Futbol takımıyla ilgili yorum yapmak henüz daha erken..
Ancak, şunu belirtmek isterim ki, futbolcu kadrosuna ve teknik Direktöre güven duygularım geçen yıllara göre daha fazla.. Bu sezon daha sistemli ve disiplinli, tesadüfen kazanan değil, tesadüfen kaybeden bir takımın ortaya çıkacağını umuyorum.
Bütün bunlara rağmen güvenimi sekteye uğratabilecek endişelerimde yok değil.
Bu endişelerimi yenebilirsem şampiyonluk için son ana kadar yarışan bir Trabzonspor"u beklediğimi söyleyebilirim.
İşte endişelerim
Trabzonspor zamansız ve hesapsız bir kongre süreci yaşadı. Bu süreç Başkan Şener"i ve yönetimini zayıf düşürdü.. Sezonu üçünçü bitirmek bile Sadri Şener ve ekibine olan güveni azaltmamıştı.
Aksine bütün camia ve taraftar yeni sezona çok daha hazır ve uyumlu bir yönetim, çok daha hazır bir futbolcu kadrosu ve çok daha hazır bir teknik direktör bekliyordu.
Ama ne olduysa Samet Aybaba isminden sonra oldu..
Taraftarlar tepki gösterdi, yönetim kendi içinde parçalandı.
Başkan Sadri Şener, gösterilen tepkilere daha sert bir tepki göstererek kongre kararı aldı.

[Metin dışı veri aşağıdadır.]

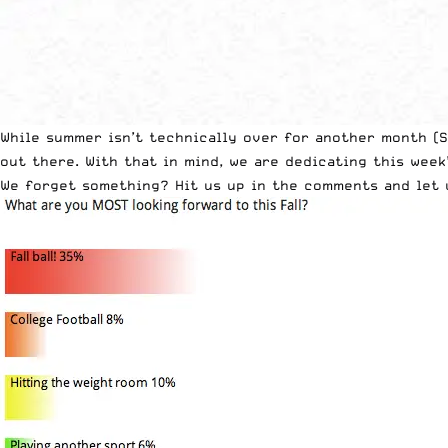
While summer isn’t technically over for another month (S
out there. With that in mind, we are dedicating this wee
We forget something? Hit us up in the comments and let 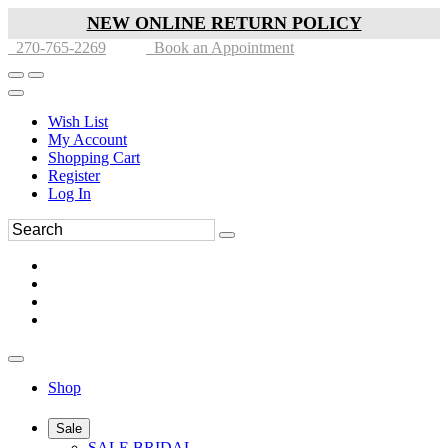
NEW ONLINE RETURN POLICY
270-765-2269
Book an Appointment
Wish List
My Account
Shopping Cart
Register
Log In
Shop
Sale
SALE BRIDAL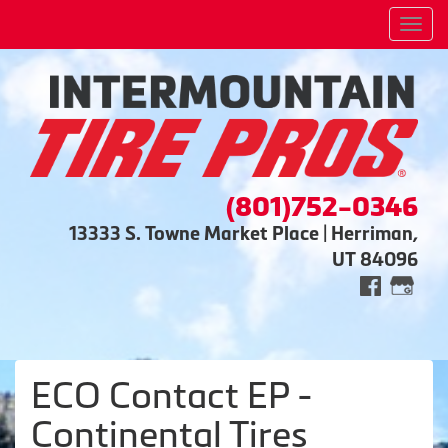
Men
(801)752-0346
13333 S. Towne Market Place | Herriman,
UT 84096
ECO Contact EP -
Continental Tires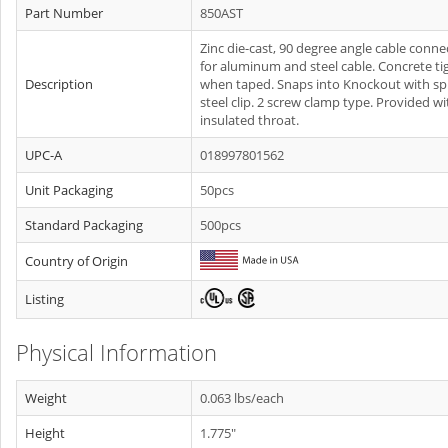
Part Number
850AST
Zinc die-cast, 90 degree angle cable conne
for aluminum and steel cable. Concrete ti
Description
when taped. Snaps into Knockout with sp
steel clip. 2 screw clamp type. Provided wi
insulated throat.
UPC-A
018997801562
Unit Packaging
50pcs
Standard Packaging
500pcs
Country of Origin
Listing
Physical Information
Weight
0.063 lbs/each
Height
1.775"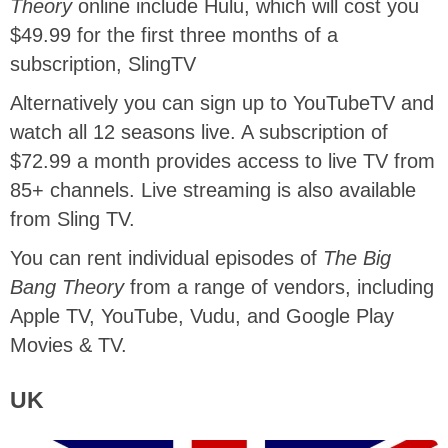
Theory
online include Hulu, which will cost you
$49.99 for the first three months of a
subscription, SlingTV
Alternatively you can sign up to YouTubeTV and
watch all 12 seasons live. A subscription of
$72.99 a month provides access to live TV from
85+ channels. Live streaming is also available
from Sling TV.
You can rent individual episodes of
The Big
Bang Theory
from a range of vendors, including
Apple TV, YouTube, Vudu, and Google Play
Movies & TV.
UK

Beklenti, Sadri Şener başkanlığında daha güçlü isimlerden oluşacak yeni bir yönetimdi.
Bunun için de başta Ahmet Ağaoğlu olmak üzere İstanbul"dan birçok işadamının yeni yönetimde yer alacağı beklentisini artırdı.
Ancak, kongreye sunulan listeye bakıldığı zaman beklentiler daha büyük bir hayal kırıklığı yarattı.

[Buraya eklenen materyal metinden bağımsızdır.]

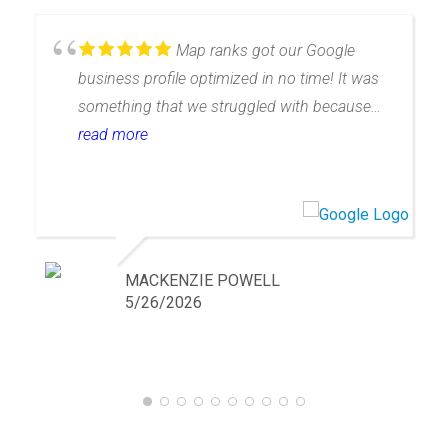
Map ranks got our Google
business profile optimized in no time! It was
something that we struggled with because
Google is hard to understand. They take care
read more
of all of the hard stuff and have walked us
through what we have to do to help. The only
thing left up to us is getting our own reviews
and do the rest! We use them for 2
businesses now!
MACKENZIE POWELL
5/26/2026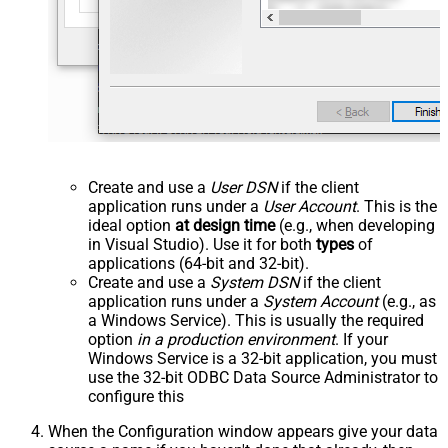
Create and use a
User DSN
if the client
application runs under a
User Account
. This is the
ideal option
at design time
(e.g., when developing
in Visual Studio). Use it for both
types
of
applications (64-bit and 32-bit).
Create and use a
System DSN
if the client
application runs under a
System Account
(e.g., as
a Windows Service). This is usually the required
option
in a production environment
. If your
Windows Service is a 32-bit application, you must
use the 32-bit ODBC Data Source Administrator to
configure this
When the Configuration window appears give your data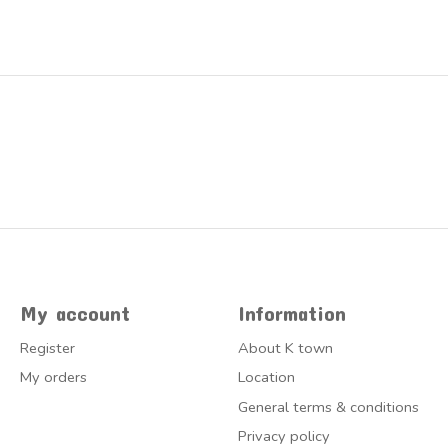
My account
Information
Register
About K town
My orders
Location
General terms & conditions
Privacy policy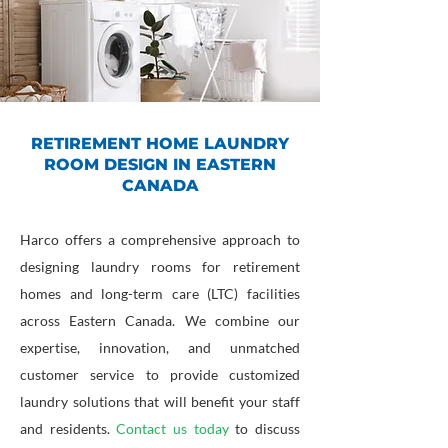
RETIREMENT HOME LAUNDRY
ROOM DESIGN IN EASTERN
CANADA
Harco offers a comprehensive approach to
designing laundry rooms for retirement
homes and long-term care (LTC) facilities
across Eastern Canada. We combine our
expertise, innovation, and unmatched
customer service to provide customized
laundry solutions that will benefit your staff
and residents.
Contact us today
to discuss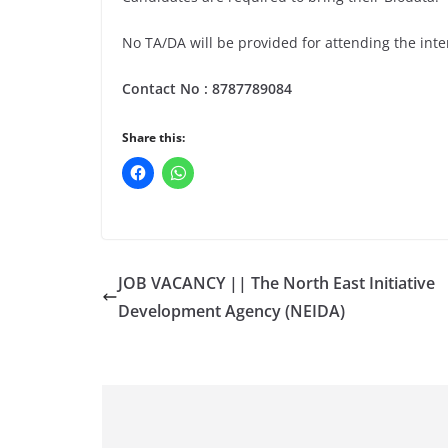
No TA/DA will be provided for attending the inte
Contact No :
8787789084
Share this:
JOB VACANCY || The North East Initiative
Development Agency (NEIDA)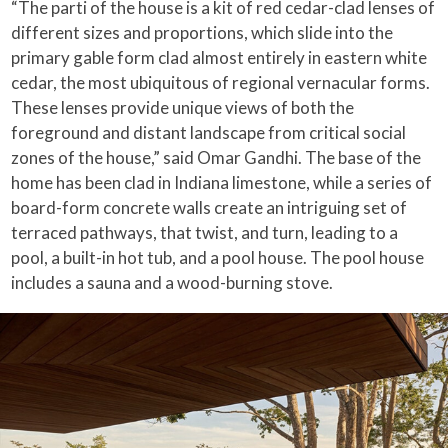
“The parti of the house is a kit of red cedar-clad lenses of
different sizes and proportions, which slide into the
primary gable form clad almost entirely in eastern white
cedar, the most ubiquitous of regional vernacular forms.
These lenses provide unique views of both the
foreground and distant landscape from critical social
zones of the house,” said Omar Gandhi. The base of the
home has been clad in Indiana limestone, while a series of
board-form concrete walls create an intriguing set of
terraced pathways, that twist, and turn, leading to a
pool, a built-in hot tub, and a pool house. The pool house
includes a sauna and a wood-burning stove.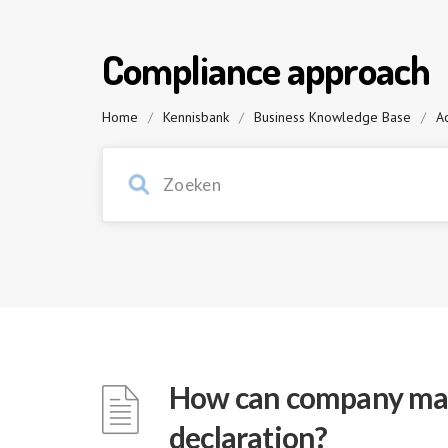
Compliance approach
Home
/
Kennisbank
/
Business Knowledge Base
/
Ac
How can company man
declaration?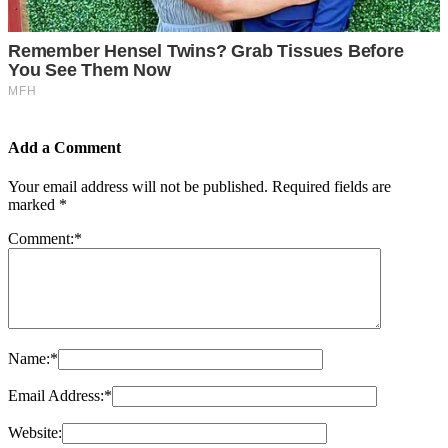
Add a Comment
Your email address will not be published.
Required fields are
marked
*
Comment:
*
Name:
*
Email Address:
*
Website: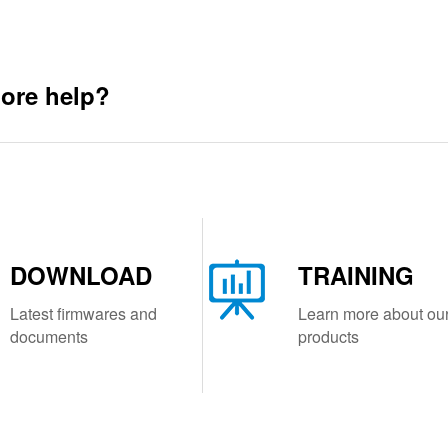
ore help?
DOWNLOAD
TRAINING
Latest firmwares and
Learn more about ou
documents
products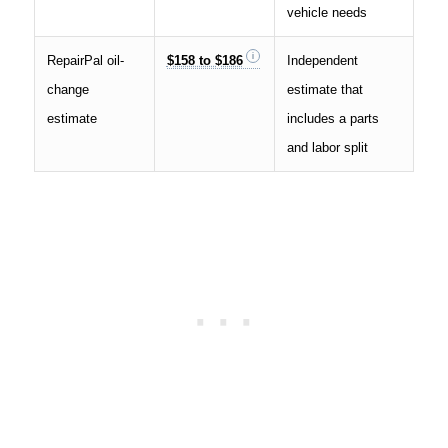
vehicle needs
RepairPal oil-
$158 to $186
Independent
change
estimate that
estimate
includes a parts
and labor split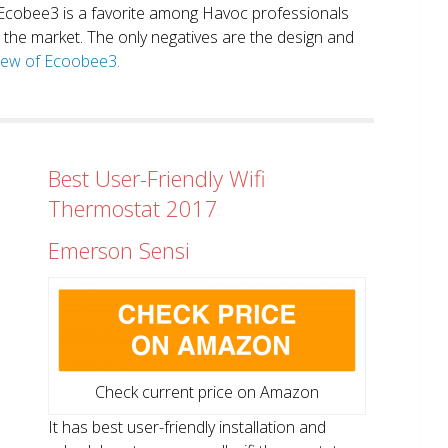
. Ecobee3 is a favorite among Havoc professionals
in the market. The only negatives are the design and
view of Ecoobee3.
Best User-Friendly Wifi
Thermostat 2017
Emerson Sensi
Check current price on Amazon
It has best user-friendly installation and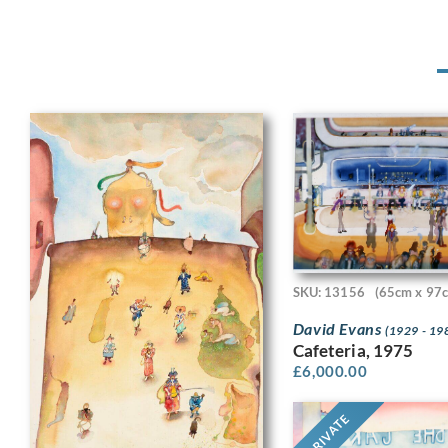
SKU: 13156
(65cm x 97
David Evans
(1929 - 19
Cafeteria, 1975
£
6,000.00
PRIVATE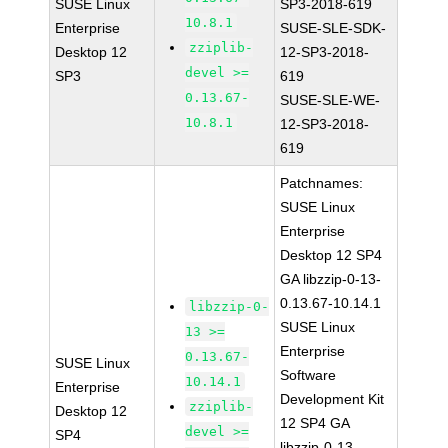
SUSE Linux
SP3-2018-619
10.8.1
Enterprise
SUSE-SLE-SDK-
zziplib-
Desktop 12
12-SP3-2018-
devel >=
SP3
619
0.13.67-
SUSE-SLE-WE-
10.8.1
12-SP3-2018-
619
Patchnames:
SUSE Linux
Enterprise
Desktop 12 SP4
GA libzzip-0-13-
0.13.67-10.14.1
libzzip-0-
SUSE Linux
13 >=
Enterprise
0.13.67-
SUSE Linux
Software
10.14.1
Enterprise
Development Kit
zziplib-
Desktop 12
12 SP4 GA
devel >=
SP4
libzzip-0-13-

Listeyi görenlere, Kongreye ne gerek vardı dedirtti.
Tek liste ile gidilen kongreden daha güçlü çıkması beklenen Sadri Şener, beklentilerin çok altında bir yönetim yaparak taraftar nezdinde güçsüz çıkmıştır.
Teknik Direktör arayışında çizilen yol ve gösterilen hedef yanlışlığına bir de Bakan Faruk Özak ve Belediye ile kavgası eklenince güçsüzlük ve güvensizlik daha da artmıştır.

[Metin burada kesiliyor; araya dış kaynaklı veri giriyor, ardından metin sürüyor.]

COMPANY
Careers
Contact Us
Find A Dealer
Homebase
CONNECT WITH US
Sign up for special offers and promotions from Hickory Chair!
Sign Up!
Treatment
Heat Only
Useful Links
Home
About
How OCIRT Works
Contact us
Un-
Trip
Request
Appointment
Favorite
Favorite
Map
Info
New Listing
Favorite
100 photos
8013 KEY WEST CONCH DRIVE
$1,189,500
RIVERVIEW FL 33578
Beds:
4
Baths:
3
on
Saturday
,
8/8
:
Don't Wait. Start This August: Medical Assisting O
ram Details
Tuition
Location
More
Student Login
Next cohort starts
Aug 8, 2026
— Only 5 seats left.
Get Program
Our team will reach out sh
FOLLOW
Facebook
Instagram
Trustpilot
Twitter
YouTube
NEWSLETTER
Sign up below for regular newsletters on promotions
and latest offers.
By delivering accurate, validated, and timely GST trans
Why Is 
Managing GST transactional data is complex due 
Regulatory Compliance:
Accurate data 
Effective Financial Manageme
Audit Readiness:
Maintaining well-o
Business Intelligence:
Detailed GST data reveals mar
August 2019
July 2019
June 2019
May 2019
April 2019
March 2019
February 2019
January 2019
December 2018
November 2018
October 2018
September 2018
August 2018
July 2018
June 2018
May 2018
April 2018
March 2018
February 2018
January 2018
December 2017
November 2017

Bugün gelinen noktada Başkan Sadri Şener"in camia ve taraftar nezdinde Samet Aybaba isminden önceki gücü ve güveni azalmıştır.
Bu durum da, kombine ve ürün satışlarını, kulübü sahiplenme duygusunu direkt etkilemektedir.
Bundan sonra yapılması gereken Sadri Şener ve ekibinin güçsüzlük ve güvensizlik bulutlarını yok edip kamuoyu nezdinde güvenilirliklerini artırmaktır.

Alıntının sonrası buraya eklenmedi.